DWB TT

DWB TT

Last Sunday I did my first swimming race after returning from my Europe trip, DWB TT, the 2nd race in OWSHK race series this year.

DWB TT stands for “Deep Water Bay Time Trial”, unlike normal races, time trial means that drafting is not allowed, and interval start is used such that it’s a race of individual effort. As an orienteer, I’m very familiar with the race format because most formal orienteering competitions are in interval start to minimise following. However, this was my first time doing a swimming competition in this format, and my favourite strategy (drafting, similar to following another competitor in orienteering) was explicitly banned.

There were 2 courses in the race, 3.0 km and 1.4 km, and I did the longer course. The start was self-seeded according to the 1.5 km time the competitor submitted, and my time of 31 minutes placed me very late in the start list as most of the competitors were much faster than me. Assuming that my 1.5 km time was 31 minutes with decay factor of 1.06 in the Pete Riegel formula, I expected that my time for 3 km should be about 64 – 65 minutes.
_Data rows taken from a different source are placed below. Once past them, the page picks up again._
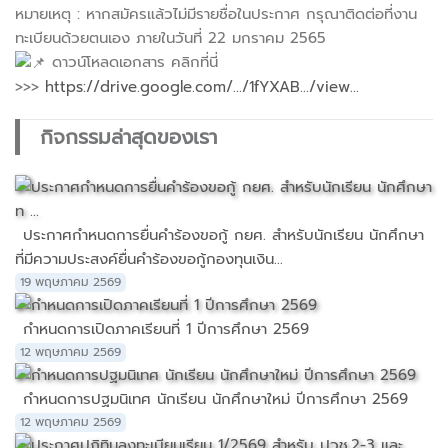
หมายเหตุ : หากสมัครแล้วไม่มีรายชื่อในประกาศ กรุณาติดต่อที่งาน
ทะเบียนด้วยตนเอง ภายในวันที่ 22 มกราคม 2565
ดาวน์โหลดเอกสาร คลิกที่นี่
>>>
https://drive.google.com/.../1fYXAB.../view...
กิจกรรมล่าสุดของเรา
ประกาศกำหนดการยื่นคำร้องขอกู้ กยศ. สำหรับนักเรียน นักศึกษา
ที่มีความประสงค์ยื่นคำร้องขอกู้กองทุนเงิน...
19 พฤษภาคม 2569
กำหนดการเปิดภาคเรียนที่ 1 ปีการศึกษา 2569
12 พฤษภาคม 2569
กำหนดการปฐมนิเทศ นักเรียน นักศึกษาใหม่ ปีการศึกษา 2569
12 พฤษภาคม 2569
The weather that day was hot and rainy under the influence of a tropical cyclone near Taiwan, with 30°C air and 29°C water, and the sea was very calm. The course was a buoy course, starting at the pontoon of VRC, then to the permanent buoy near Hong Kong Country Club (1), the permanent buoy near Ocean Park pumping station (2), and a temporary buoy placed near 45 Island Road (3), and finish back at the start point forming an anti-clockwise loop. The organiser claimed that the distance of the legs were 0.7 – 0.7 – 1.1 – 0.5 km, i.e. 3 km in total.

Unlike doing a 1.5 km race in winter where I would go at a high intensity right at the beginning, as the weather was too hot this time I dare not go out too fast to avoid overheating and burning out, which I encountered many times during the OW group swims in the summer. Leg 1 was good for me, but leg 2 seemed a bit long and I slowed down a bit as I started to doubt if the buoy was really the right one, even I studied the course before. After the 2nd buoy at 1.4 km, I started to increase my effort to what I would do in a 1.5 km race as there was 1.6 km left, and I believe that I could sustain that to the end, and in the final 500 m I gave out all my remaining for the finish.
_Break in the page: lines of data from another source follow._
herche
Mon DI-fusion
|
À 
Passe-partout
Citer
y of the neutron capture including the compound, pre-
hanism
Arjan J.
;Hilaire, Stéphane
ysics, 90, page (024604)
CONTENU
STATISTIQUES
My final result was 1:06:22.6, ranked 40 out of 60 competitors which was slightly worse than my prediction by 2 minutes, and compared with my previous results, there was no improvement over the year at all. Perhaps I reserved too much at the beginning as my Garmin showed that my 3rd km was faster than my 1st and 2nd km by nearly a minute.
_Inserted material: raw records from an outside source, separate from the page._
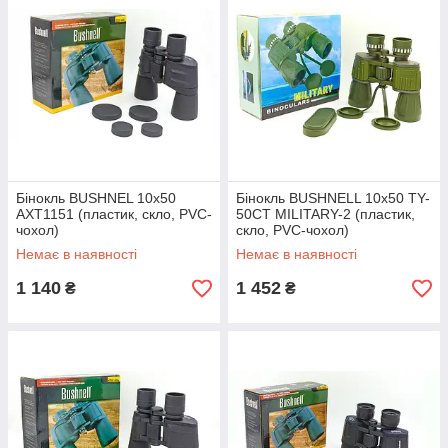
Бінокль BUSHNEL 10x50
Бінокль BUSHNELL 10х50 TY-
AXT1151 (пластик, скло, PVC-
50CT MILITARY-2 (пластик,
чохол)
скло, PVC-чохол)
Немає в наявності
Немає в наявності
1 140
1 452
₴
₴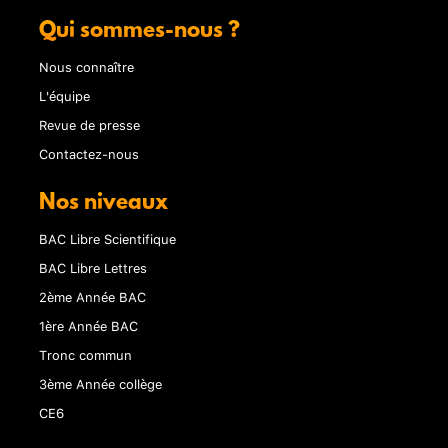
Qui sommes-nous ?
Nous connaître
L'équipe
Revue de presse
Contactez-nous
Nos niveaux
BAC Libre Scientifique
BAC Libre Lettres
2ème Année BAC
1ère Année BAC
Tronc commun
3ème Année collège
CE6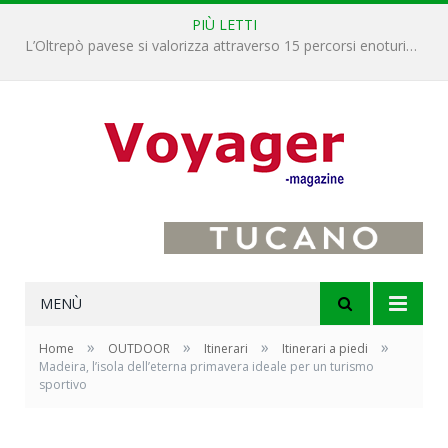
PIÙ LETTI
L’Oltrepò pavese si valorizza attraverso 15 percorsi enoturistici
MENÙ
»
»
»
»
Home
OUTDOOR
Itinerari
Itinerari a piedi
Madeira, l’isola dell’eterna primavera ideale per un turismo
sportivo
My next OW races will be The Polson 5, a 5 km race from Stanley Pier to Repulse Bay, and Clean Half, a 14 km race from Stanley, around Stanley Peninsula, to Deep Water Bay, and I will do it in team of 2 with Gary Lui (I’m not doing it solo as the water is too hot, about 28°C in October and I don’t have confidence to swim 14 km in such hot weather.). Rough sea is expected in both races, which I hope I can place better in the result list.